[Data entries]
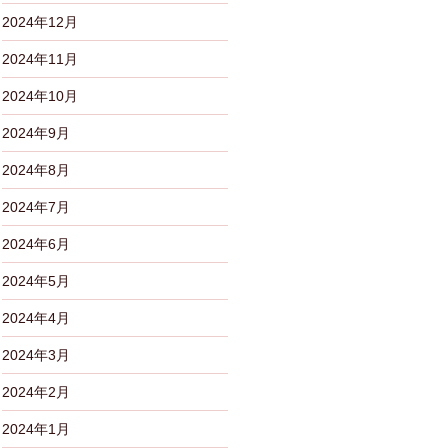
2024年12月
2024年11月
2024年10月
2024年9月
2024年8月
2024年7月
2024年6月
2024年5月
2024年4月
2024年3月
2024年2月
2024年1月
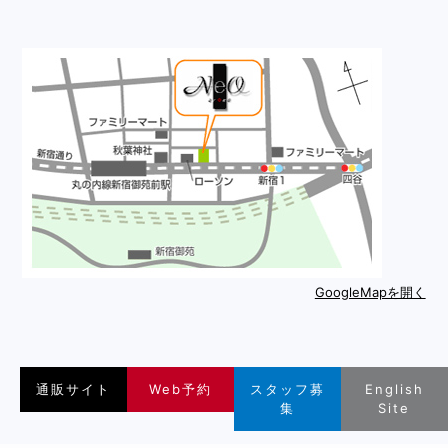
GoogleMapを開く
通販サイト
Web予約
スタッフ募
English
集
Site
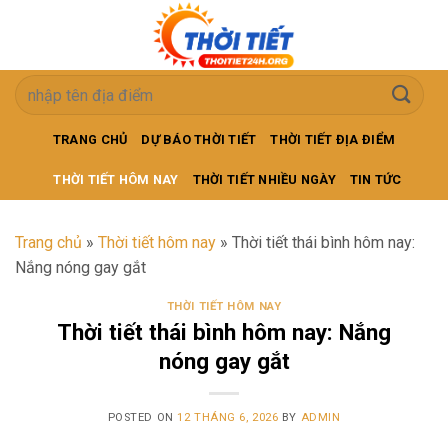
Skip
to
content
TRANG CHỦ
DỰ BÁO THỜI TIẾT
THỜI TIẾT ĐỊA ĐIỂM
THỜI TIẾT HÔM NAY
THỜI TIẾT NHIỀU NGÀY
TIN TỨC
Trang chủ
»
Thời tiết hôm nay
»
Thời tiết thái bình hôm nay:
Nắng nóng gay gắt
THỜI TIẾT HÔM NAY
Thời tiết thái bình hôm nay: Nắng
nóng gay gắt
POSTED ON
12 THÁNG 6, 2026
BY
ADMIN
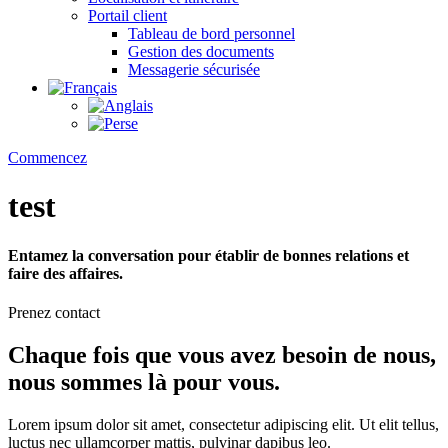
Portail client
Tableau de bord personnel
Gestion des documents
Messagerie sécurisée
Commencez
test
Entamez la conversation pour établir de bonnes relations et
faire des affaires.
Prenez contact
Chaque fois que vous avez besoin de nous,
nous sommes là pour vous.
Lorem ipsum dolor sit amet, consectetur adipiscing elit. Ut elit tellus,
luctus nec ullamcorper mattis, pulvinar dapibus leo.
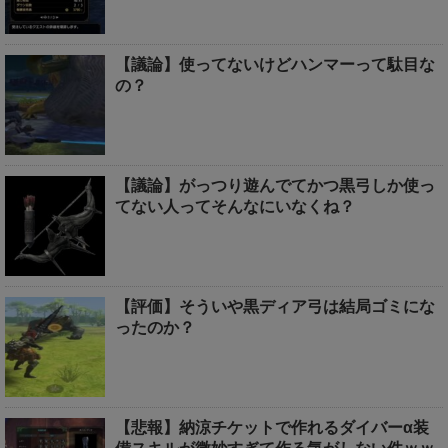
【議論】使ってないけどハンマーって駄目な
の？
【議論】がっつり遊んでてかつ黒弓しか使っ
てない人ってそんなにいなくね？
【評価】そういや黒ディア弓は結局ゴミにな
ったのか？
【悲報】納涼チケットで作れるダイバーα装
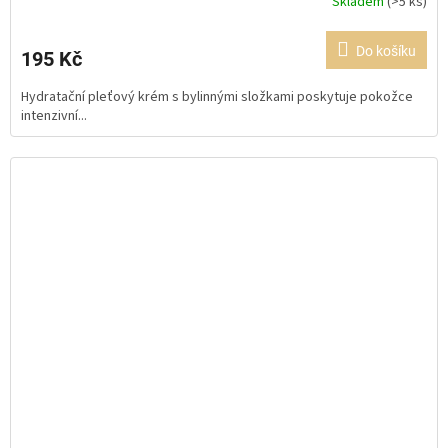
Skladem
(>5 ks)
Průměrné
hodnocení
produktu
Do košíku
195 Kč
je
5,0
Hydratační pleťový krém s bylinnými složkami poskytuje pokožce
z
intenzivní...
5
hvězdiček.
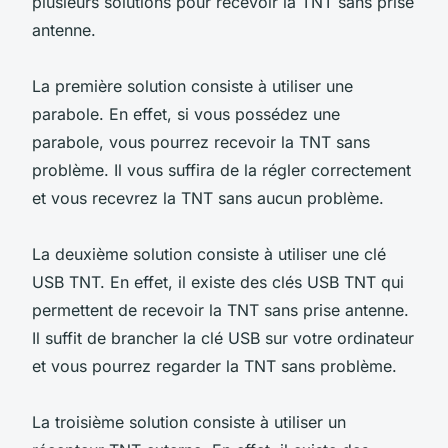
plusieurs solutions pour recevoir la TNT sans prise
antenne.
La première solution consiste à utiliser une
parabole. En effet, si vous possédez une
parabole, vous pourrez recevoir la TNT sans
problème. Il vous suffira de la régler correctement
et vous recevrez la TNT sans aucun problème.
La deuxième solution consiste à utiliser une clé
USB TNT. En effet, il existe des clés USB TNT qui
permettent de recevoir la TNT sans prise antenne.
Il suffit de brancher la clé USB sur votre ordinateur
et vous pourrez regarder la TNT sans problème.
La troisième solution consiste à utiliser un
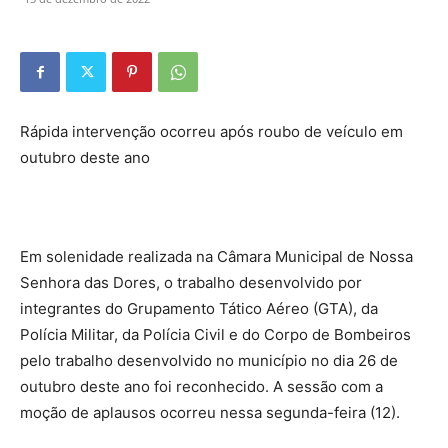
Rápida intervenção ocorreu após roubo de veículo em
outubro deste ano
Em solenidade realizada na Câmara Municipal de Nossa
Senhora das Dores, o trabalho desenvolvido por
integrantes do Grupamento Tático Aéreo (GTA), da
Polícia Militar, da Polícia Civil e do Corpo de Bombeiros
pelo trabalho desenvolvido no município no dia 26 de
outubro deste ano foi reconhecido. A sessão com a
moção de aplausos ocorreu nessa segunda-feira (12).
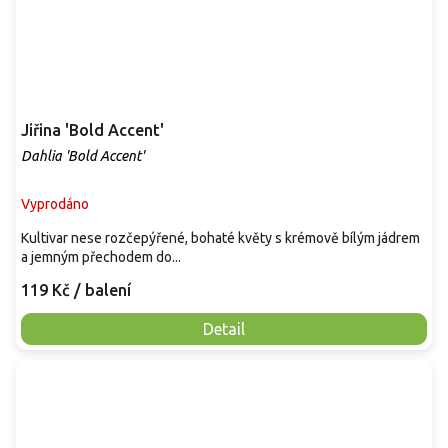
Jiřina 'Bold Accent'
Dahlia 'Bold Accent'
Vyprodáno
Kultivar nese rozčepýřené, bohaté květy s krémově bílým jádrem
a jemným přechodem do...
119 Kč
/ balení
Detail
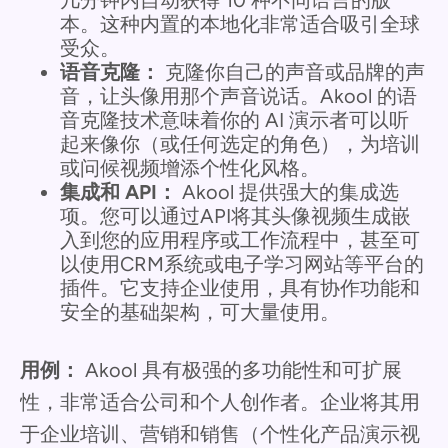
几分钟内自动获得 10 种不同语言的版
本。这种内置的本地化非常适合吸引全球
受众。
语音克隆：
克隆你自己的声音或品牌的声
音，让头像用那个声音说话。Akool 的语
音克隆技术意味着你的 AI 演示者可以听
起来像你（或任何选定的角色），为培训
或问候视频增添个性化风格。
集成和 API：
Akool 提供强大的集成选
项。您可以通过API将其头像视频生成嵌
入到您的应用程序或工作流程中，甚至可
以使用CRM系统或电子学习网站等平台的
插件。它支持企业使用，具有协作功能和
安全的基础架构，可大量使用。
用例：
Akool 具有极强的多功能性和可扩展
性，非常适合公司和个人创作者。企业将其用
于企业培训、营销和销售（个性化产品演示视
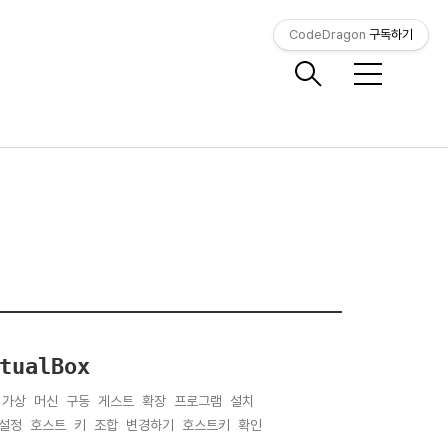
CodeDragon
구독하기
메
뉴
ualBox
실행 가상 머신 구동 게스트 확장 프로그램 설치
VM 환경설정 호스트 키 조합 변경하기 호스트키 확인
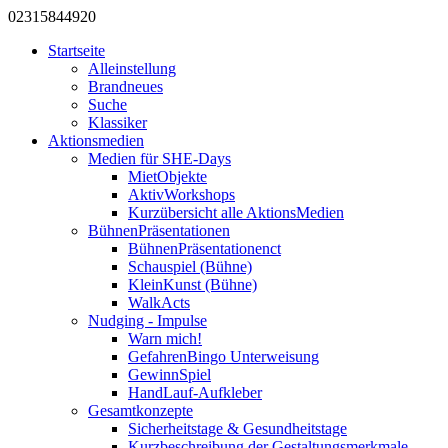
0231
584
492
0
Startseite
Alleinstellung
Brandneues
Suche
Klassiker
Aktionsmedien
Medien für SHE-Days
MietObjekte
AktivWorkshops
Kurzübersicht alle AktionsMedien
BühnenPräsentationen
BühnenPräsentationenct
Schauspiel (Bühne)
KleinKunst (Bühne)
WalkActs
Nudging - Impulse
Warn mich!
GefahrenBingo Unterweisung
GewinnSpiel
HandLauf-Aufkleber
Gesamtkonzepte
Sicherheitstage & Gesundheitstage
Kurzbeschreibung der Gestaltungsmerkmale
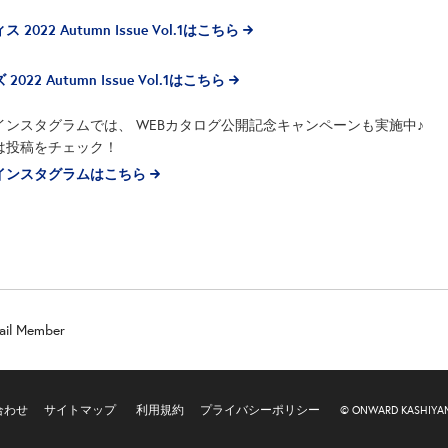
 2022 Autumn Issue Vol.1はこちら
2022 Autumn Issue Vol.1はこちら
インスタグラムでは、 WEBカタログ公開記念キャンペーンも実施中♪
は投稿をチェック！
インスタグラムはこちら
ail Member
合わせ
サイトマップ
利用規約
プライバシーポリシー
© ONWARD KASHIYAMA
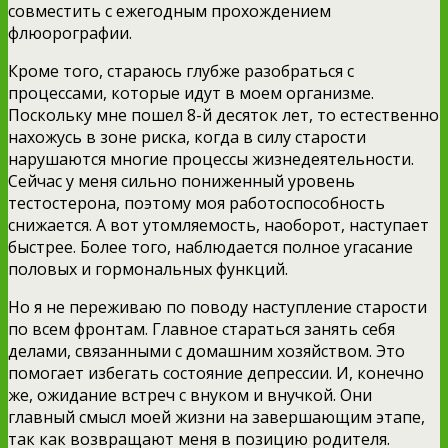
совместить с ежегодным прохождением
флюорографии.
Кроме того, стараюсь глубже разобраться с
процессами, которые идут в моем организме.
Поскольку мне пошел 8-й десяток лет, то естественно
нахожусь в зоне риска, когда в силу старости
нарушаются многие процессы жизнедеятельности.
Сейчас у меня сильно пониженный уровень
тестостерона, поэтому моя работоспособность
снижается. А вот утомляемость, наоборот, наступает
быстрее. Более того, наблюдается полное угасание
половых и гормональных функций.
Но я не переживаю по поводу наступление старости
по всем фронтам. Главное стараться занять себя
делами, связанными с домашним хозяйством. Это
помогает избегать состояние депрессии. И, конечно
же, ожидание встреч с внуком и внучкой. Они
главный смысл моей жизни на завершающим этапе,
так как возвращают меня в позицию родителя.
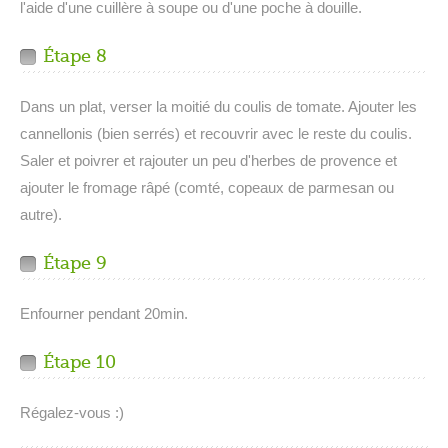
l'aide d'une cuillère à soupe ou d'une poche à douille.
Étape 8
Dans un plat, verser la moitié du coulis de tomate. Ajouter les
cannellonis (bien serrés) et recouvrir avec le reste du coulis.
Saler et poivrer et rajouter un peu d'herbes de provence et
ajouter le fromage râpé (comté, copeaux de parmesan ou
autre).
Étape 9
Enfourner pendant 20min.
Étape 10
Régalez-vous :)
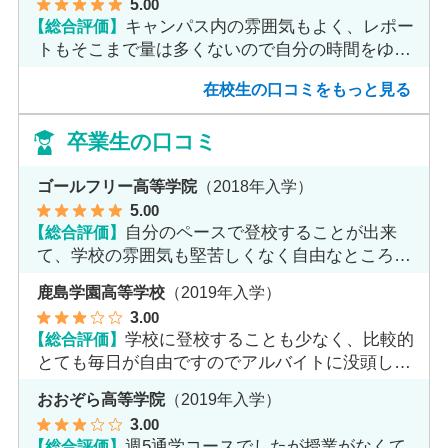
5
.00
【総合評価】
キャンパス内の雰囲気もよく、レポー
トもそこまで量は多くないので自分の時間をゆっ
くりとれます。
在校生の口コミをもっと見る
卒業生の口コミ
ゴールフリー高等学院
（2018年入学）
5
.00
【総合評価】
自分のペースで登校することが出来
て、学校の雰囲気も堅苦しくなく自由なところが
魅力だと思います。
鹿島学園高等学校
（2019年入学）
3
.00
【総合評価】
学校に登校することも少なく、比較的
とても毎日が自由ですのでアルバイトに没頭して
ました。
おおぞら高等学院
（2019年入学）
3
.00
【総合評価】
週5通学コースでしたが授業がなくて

*INSTRUCTIONS FOR THE TASK*: Repeat the data word for word, excluding any image.

*RESPONSE BELOW*:
2024年12月
2024年11月
2024年10月
2024年9月
2024年8月
2024年7月
2024年6月
2024年5月
2024年4月
2024年3月
2024年2月
2024年1月
GoogleMapを開く
通販サイト
Web予約
スタッフ募
English
集
Site
Skip
to
content
TRANG CHỦ
DỰ BÁO THỜI TIẾT
THỜI TIẾT ĐỊA ĐIỂM
THỜI TIẾT HÔM NAY
THỜI TIẾT NHIỀU NGÀY
TIN TỨC
Trang chủ
»
Thời tiết hôm nay
»
Thời tiết thái bình hôm nay:
Nắng nóng gay gắt
THỜI TIẾT HÔM NAY
Thời tiết thái bình hôm nay: Nắng
nóng gay gắt
POSTED ON
12 THÁNG 6, 2026
BY
ADMIN
Portail client
Tableau de bord personnel
Gestion des documents
Messagerie sécurisée
Commencez
test
Entamez la conversation pour établir de bonnes relations et
faire des affaires.
Prenez contact
Chaque fois que vous avez besoin de nous,
nous sommes là pour vous.
Lorem ipsum dolor sit amet, consectetur adipiscing elit. Ut elit tellus,
luctus nec ullamcorper mattis, pulvinar dapibus leo.
【議論】使ってないけどハンマーって駄目な
の？
【議論】がっつり遊んでてかつ黒弓しか使っ
てない人ってそんなにいなくね？
【評価】そういや黒ディア弓は結局ゴミにな
ったのか？
【悲報】納涼チケットで作れるダイバーα装
Skladem
(>5 ks)
Průměrné
hodnocení
produktu
Do košíku
195 Kč
je
5,0
Hydratační pleťový krém s bylinnými složkami poskytuje pokožce
z
intenzivní...
5
hvězdiček.
plusieurs solutions pour recevoir la TNT sans prise
antenne.
La première solution consiste à utiliser une
parabole. En effet, si vous possédez une
parabole, vous pourrez recevoir la TNT sans
problème. Il vous suffira de la régler correctement
et vous recevrez la TNT sans aucun problème.
La deuxième solution consiste à utiliser une clé
USB TNT. En effet, il existe des clés USB TNT qui
permettent de recevoir la TNT sans prise antenne.
Il suffit de brancher la clé USB sur votre ordinateur
et vous pourrez regarder la TNT sans problème.
La troisième solution consiste à utiliser un
Rápida intervenção ocorreu após roubo de veículo em
outubro deste ano
Em solenidade realizada na Câmara Municipal de Nossa
Senhora das Dores, o trabalho desenvolvido por
integrantes do Grupamento Tático Aéreo (GTA), da
Polícia Militar, da Polícia Civil e do Corpo de Bombeiros
pelo trabalho desenvolvido no município no dia 26 de
outubro deste ano foi reconhecido. A sessão com a
moção de aplausos ocorreu nessa segunda-feira (12).
Jiřina 'Bold Accent'
Dahlia 'Bold Accent'
Vyprodáno
Kultivar nese rozčepýřené, bohaté květy s krémově bílým jádrem
a jemným přechodem do...
119 Kč
/ balení
Detail
几分钟内自动获得 10 种不同语言的版
本。这种内置的本地化非常适合吸引全球
受众。
语音克隆：
克隆你自己的声音或品牌的声
音，让头像用那个声音说话。Akool 的语
音克隆技术意味着你的 AI 演示者可以听
起来像你（或任何选定的角色），为培训
或问候视频增添个性化风格。
集成和 API：
Akool 提供强大的集成选
项。您可以通过API将其头像视频生成嵌
入到您的应用程序或工作流程中，甚至可
以使用CRM系统或电子学习网站等平台的
插件。它支持企业使用，具有协作功能和
安全的基础架构，可大量使用。
用例：
Akool 具有极强的多功能性和可扩展
性，非常适合公司和个人创作者。企业将其用
于企业培训、营销和销售（个性化产品演示视
CodeDragon
구독하기
메
뉴
ualBox
실행 가상 머신 구동 게스트 확장 프로그램 설치
VM 환경설정 호스트 키 조합 변경하기 호스트키 확인
0231
584
492
0
Startseite
Alleinstellung
Brandneues
Suche
Klassiker
Aktionsmedien
Medien für SHE-Days
MietObjekte
AktivWorkshops
Kurzübersicht alle AktionsMedien
BühnenPräsentationen
BühnenPräsentationenct
Schauspiel (Bühne)
KleinKunst (Bühne)
WalkActs
Nudging - Impulse
Warn mich!
GefahrenBingo Unterweisung
GewinnSpiel
HandLauf-Aufkleber
Gesamtkonzepte
Sicherheitstage & Gesundheitstage
Kurzbeschreibung der Gestaltungsmerkmale
 2022 Autumn Issue Vol.1はこちら
2022 Autumn Issue Vol.1はこちら
インスタグラムでは、 WEBカタログ公開記念キャンペーンも実施中♪
は投稿をチェック！
インスタグラムはこちら
ail Member
合わせ
サイトマップ
利用規約
プライバシーポリシー
© ONWARD KASHIYAMA
совместить с ежегодным прохождением
флюорографии.
Кроме того, стараюсь глубже разобраться с
процессами, которые идут в моем организме.
Поскольку мне пошел 8-й десяток лет, то естественно
нахожусь в зоне риска, когда в силу старости
нарушаются многие процессы жизнедеятельности.
Сейчас у меня сильно пониженный уровень
тестостерона, поэтому моя работоспособность
снижается. А вот утомляемость, наоборот, наступает
быстрее. Более того, наблюдается полное угасание
половых и гормональных функций.
Но я не переживаю по поводу наступление старости
по всем фронтам. Главное стараться занять себя
делами, связанными с домашним хозяйством. Это
помогает избегать состояние депрессии. И, конечно
же, ожидание встреч с внуком и внучкой. Они
главный смысл моей жизни на завершающим этапе,
так как возвращают меня в позицию родителя.
l'aide d'une cuillère à soupe ou d'une poche à douille.
Étape 8
Dans un plat, verser la moitié du coulis de tomate. Ajouter les
cannellonis (bien serrés) et recouvrir avec le reste du coulis.
Saler et poivrer et rajouter un peu d'herbes de provence et
ajouter le fromage râpé (comté, copeaux de parmesan ou
autre).
Étape 9
Enfourner pendant 20min.
Étape 10
Régalez-vous :)
5
.00
【総合評価】
キャンパス内の雰囲気もよく、レポー
トもそこまで量は多くないので自分の時間をゆっ
くりとれます。
在校生の口コミをもっと見る
卒業生の口コミ
ゴールフリー高等学院
（2018年入学）
5
.00
【総合評価】
自分のペースで登校することが出来
て、学校の雰囲気も堅苦しくなく自由なところが
魅力だと思います。
鹿島学園高等学校
（2019年入学）
3
.00
【総合評価】
学校に登校することも少なく、比較的
とても毎日が自由ですのでアルバイトに没頭して
ました。
おおぞら高等学院
（2019年入学）
3
.00
【総合評価】
週5通学コースでしたが授業がなくて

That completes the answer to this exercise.